■ Requirement
Each record that follows must be reproduced exactly.

+-------+

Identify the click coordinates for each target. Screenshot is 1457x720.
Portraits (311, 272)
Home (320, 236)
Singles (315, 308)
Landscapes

+-------+

■ Solution
Identify the click coordinates for each target. Screenshot is 1457x720.
Portraits (311, 272)
Home (320, 236)
Singles (315, 308)
Landscapes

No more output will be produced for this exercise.